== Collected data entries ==
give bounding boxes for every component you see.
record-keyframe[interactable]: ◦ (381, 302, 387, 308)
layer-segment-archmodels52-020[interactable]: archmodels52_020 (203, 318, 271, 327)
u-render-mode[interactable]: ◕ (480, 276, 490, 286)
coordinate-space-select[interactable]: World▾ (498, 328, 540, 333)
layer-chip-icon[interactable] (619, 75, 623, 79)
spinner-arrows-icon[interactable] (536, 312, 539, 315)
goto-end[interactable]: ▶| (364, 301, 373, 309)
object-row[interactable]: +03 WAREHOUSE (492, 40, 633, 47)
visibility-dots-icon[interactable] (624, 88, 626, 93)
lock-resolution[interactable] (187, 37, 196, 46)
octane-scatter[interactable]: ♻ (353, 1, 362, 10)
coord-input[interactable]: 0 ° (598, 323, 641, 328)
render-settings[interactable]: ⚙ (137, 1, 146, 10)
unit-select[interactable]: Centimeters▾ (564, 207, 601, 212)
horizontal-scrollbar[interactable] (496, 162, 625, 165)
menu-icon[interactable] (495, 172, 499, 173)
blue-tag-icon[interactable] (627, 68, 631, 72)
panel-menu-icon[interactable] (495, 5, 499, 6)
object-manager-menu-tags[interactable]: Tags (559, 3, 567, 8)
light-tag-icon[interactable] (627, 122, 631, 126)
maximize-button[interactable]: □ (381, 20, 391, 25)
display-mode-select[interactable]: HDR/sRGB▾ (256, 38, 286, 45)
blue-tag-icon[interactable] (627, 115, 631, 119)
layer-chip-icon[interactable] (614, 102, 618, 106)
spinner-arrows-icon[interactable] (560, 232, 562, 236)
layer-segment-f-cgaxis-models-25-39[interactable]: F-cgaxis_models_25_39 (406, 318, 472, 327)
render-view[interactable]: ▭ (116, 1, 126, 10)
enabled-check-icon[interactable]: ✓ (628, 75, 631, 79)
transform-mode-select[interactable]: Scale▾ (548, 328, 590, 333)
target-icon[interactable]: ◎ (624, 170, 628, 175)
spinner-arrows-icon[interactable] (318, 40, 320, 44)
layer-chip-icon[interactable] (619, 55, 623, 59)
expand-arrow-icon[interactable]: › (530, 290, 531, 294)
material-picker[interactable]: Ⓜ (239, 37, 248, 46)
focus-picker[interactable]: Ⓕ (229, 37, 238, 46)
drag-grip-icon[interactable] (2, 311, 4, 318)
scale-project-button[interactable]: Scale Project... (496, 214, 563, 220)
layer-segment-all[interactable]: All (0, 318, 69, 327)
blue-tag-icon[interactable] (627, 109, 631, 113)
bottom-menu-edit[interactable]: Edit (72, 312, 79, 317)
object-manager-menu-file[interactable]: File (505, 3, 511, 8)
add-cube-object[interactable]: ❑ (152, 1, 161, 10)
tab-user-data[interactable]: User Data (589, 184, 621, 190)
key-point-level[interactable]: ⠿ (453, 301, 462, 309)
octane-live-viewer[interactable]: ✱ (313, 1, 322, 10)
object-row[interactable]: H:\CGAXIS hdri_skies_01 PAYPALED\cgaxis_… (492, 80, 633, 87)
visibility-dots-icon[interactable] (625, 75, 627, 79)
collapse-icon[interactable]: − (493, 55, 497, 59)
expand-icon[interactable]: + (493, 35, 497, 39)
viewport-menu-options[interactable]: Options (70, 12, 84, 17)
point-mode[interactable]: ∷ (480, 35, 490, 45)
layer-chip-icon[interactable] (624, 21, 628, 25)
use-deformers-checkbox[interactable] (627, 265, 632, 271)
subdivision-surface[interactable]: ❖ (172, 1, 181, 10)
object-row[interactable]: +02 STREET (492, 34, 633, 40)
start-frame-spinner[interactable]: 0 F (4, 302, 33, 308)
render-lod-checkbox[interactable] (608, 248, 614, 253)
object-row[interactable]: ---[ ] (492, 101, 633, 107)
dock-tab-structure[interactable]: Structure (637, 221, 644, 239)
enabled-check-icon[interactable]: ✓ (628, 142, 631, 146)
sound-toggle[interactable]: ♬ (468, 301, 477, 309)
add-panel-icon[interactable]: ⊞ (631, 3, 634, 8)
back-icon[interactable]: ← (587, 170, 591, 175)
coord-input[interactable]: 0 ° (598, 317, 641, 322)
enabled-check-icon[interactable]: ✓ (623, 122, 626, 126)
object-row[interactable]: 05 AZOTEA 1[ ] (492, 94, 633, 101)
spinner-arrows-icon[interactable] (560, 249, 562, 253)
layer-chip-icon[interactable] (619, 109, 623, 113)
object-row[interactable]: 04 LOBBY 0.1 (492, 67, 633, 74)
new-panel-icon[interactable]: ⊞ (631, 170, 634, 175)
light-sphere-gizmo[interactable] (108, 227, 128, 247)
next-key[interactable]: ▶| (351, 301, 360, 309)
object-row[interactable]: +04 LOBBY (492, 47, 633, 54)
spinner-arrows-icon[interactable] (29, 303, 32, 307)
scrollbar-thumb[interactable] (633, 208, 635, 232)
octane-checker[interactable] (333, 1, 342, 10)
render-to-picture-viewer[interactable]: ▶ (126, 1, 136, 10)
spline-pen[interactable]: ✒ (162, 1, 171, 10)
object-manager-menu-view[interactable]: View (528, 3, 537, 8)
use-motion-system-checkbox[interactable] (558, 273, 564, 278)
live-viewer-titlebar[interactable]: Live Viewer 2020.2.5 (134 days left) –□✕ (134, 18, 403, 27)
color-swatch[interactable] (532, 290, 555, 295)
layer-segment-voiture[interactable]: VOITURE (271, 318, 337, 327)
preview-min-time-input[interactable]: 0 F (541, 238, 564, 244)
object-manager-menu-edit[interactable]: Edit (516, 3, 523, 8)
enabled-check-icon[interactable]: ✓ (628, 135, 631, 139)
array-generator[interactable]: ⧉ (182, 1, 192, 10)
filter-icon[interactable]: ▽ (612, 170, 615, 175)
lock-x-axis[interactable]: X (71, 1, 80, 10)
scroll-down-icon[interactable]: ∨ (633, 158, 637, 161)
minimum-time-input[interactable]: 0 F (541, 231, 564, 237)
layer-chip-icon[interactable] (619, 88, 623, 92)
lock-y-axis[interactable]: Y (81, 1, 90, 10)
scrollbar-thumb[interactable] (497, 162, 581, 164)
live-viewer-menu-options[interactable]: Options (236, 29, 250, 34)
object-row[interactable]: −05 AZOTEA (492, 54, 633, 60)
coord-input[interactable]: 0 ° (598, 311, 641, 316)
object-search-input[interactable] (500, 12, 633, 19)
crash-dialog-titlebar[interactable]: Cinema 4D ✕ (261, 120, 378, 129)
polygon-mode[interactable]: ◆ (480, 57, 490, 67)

== PROBLEM DESCRIPTION ==
A verbatim copy of every entry is required.

== OUTPUT OF THE TASK ==
give bounding boxes for every component you see.
record-keyframe[interactable]: ◦ (381, 302, 387, 308)
layer-segment-archmodels52-020[interactable]: archmodels52_020 (203, 318, 271, 327)
u-render-mode[interactable]: ◕ (480, 276, 490, 286)
coordinate-space-select[interactable]: World▾ (498, 328, 540, 333)
layer-chip-icon[interactable] (619, 75, 623, 79)
spinner-arrows-icon[interactable] (536, 312, 539, 315)
goto-end[interactable]: ▶| (364, 301, 373, 309)
object-row[interactable]: +03 WAREHOUSE (492, 40, 633, 47)
visibility-dots-icon[interactable] (624, 88, 626, 93)
lock-resolution[interactable] (187, 37, 196, 46)
octane-scatter[interactable]: ♻ (353, 1, 362, 10)
coord-input[interactable]: 0 ° (598, 323, 641, 328)
render-settings[interactable]: ⚙ (137, 1, 146, 10)
unit-select[interactable]: Centimeters▾ (564, 207, 601, 212)
horizontal-scrollbar[interactable] (496, 162, 625, 165)
menu-icon[interactable] (495, 172, 499, 173)
blue-tag-icon[interactable] (627, 68, 631, 72)
panel-menu-icon[interactable] (495, 5, 499, 6)
object-manager-menu-tags[interactable]: Tags (559, 3, 567, 8)
light-tag-icon[interactable] (627, 122, 631, 126)
maximize-button[interactable]: □ (381, 20, 391, 25)
display-mode-select[interactable]: HDR/sRGB▾ (256, 38, 286, 45)
blue-tag-icon[interactable] (627, 115, 631, 119)
layer-chip-icon[interactable] (614, 102, 618, 106)
spinner-arrows-icon[interactable] (560, 232, 562, 236)
layer-segment-f-cgaxis-models-25-39[interactable]: F-cgaxis_models_25_39 (406, 318, 472, 327)
render-view[interactable]: ▭ (116, 1, 126, 10)
enabled-check-icon[interactable]: ✓ (628, 75, 631, 79)
transform-mode-select[interactable]: Scale▾ (548, 328, 590, 333)
target-icon[interactable]: ◎ (624, 170, 628, 175)
spinner-arrows-icon[interactable] (318, 40, 320, 44)
layer-chip-icon[interactable] (619, 55, 623, 59)
expand-arrow-icon[interactable]: › (530, 290, 531, 294)
material-picker[interactable]: Ⓜ (239, 37, 248, 46)
focus-picker[interactable]: Ⓕ (229, 37, 238, 46)
drag-grip-icon[interactable] (2, 311, 4, 318)
scale-project-button[interactable]: Scale Project... (496, 214, 563, 220)
layer-segment-all[interactable]: All (0, 318, 69, 327)
blue-tag-icon[interactable] (627, 109, 631, 113)
bottom-menu-edit[interactable]: Edit (72, 312, 79, 317)
object-manager-menu-file[interactable]: File (505, 3, 511, 8)
add-cube-object[interactable]: ❑ (152, 1, 161, 10)
tab-user-data[interactable]: User Data (589, 184, 621, 190)
key-point-level[interactable]: ⠿ (453, 301, 462, 309)
octane-live-viewer[interactable]: ✱ (313, 1, 322, 10)
object-row[interactable]: H:\CGAXIS hdri_skies_01 PAYPALED\cgaxis_… (492, 80, 633, 87)
visibility-dots-icon[interactable] (625, 75, 627, 79)
collapse-icon[interactable]: − (493, 55, 497, 59)
expand-icon[interactable]: + (493, 35, 497, 39)
viewport-menu-options[interactable]: Options (70, 12, 84, 17)
point-mode[interactable]: ∷ (480, 35, 490, 45)
layer-chip-icon[interactable] (624, 21, 628, 25)
use-deformers-checkbox[interactable] (627, 265, 632, 271)
subdivision-surface[interactable]: ❖ (172, 1, 181, 10)
object-row[interactable]: +02 STREET (492, 34, 633, 40)
start-frame-spinner[interactable]: 0 F (4, 302, 33, 308)
render-lod-checkbox[interactable] (608, 248, 614, 253)
object-row[interactable]: ---[ ] (492, 101, 633, 107)
dock-tab-structure[interactable]: Structure (637, 221, 644, 239)
enabled-check-icon[interactable]: ✓ (628, 142, 631, 146)
sound-toggle[interactable]: ♬ (468, 301, 477, 309)
add-panel-icon[interactable]: ⊞ (631, 3, 634, 8)
back-icon[interactable]: ← (587, 170, 591, 175)
coord-input[interactable]: 0 ° (598, 317, 641, 322)
enabled-check-icon[interactable]: ✓ (623, 122, 626, 126)
object-row[interactable]: 05 AZOTEA 1[ ] (492, 94, 633, 101)
spinner-arrows-icon[interactable] (560, 249, 562, 253)
layer-chip-icon[interactable] (619, 109, 623, 113)
object-row[interactable]: 04 LOBBY 0.1 (492, 67, 633, 74)
new-panel-icon[interactable]: ⊞ (631, 170, 634, 175)
light-sphere-gizmo[interactable] (108, 227, 128, 247)
next-key[interactable]: ▶| (351, 301, 360, 309)
object-row[interactable]: +04 LOBBY (492, 47, 633, 54)
spinner-arrows-icon[interactable] (29, 303, 32, 307)
scrollbar-thumb[interactable] (633, 208, 635, 232)
octane-checker[interactable] (333, 1, 342, 10)
render-to-picture-viewer[interactable]: ▶ (126, 1, 136, 10)
spline-pen[interactable]: ✒ (162, 1, 171, 10)
object-manager-menu-view[interactable]: View (528, 3, 537, 8)
use-motion-system-checkbox[interactable] (558, 273, 564, 278)
live-viewer-titlebar[interactable]: Live Viewer 2020.2.5 (134 days left) –□✕ (134, 18, 403, 27)
color-swatch[interactable] (532, 290, 555, 295)
layer-segment-voiture[interactable]: VOITURE (271, 318, 337, 327)
preview-min-time-input[interactable]: 0 F (541, 238, 564, 244)
object-manager-menu-edit[interactable]: Edit (516, 3, 523, 8)
enabled-check-icon[interactable]: ✓ (628, 135, 631, 139)
array-generator[interactable]: ⧉ (182, 1, 192, 10)
filter-icon[interactable]: ▽ (612, 170, 615, 175)
lock-x-axis[interactable]: X (71, 1, 80, 10)
scroll-down-icon[interactable]: ∨ (633, 158, 637, 161)
minimum-time-input[interactable]: 0 F (541, 231, 564, 237)
layer-chip-icon[interactable] (619, 88, 623, 92)
lock-y-axis[interactable]: Y (81, 1, 90, 10)
scrollbar-thumb[interactable] (497, 162, 581, 164)
live-viewer-menu-options[interactable]: Options (236, 29, 250, 34)
object-row[interactable]: −05 AZOTEA (492, 54, 633, 60)
coord-input[interactable]: 0 ° (598, 311, 641, 316)
object-search-input[interactable] (500, 12, 633, 19)
crash-dialog-titlebar[interactable]: Cinema 4D ✕ (261, 120, 378, 129)
polygon-mode[interactable]: ◆ (480, 57, 490, 67)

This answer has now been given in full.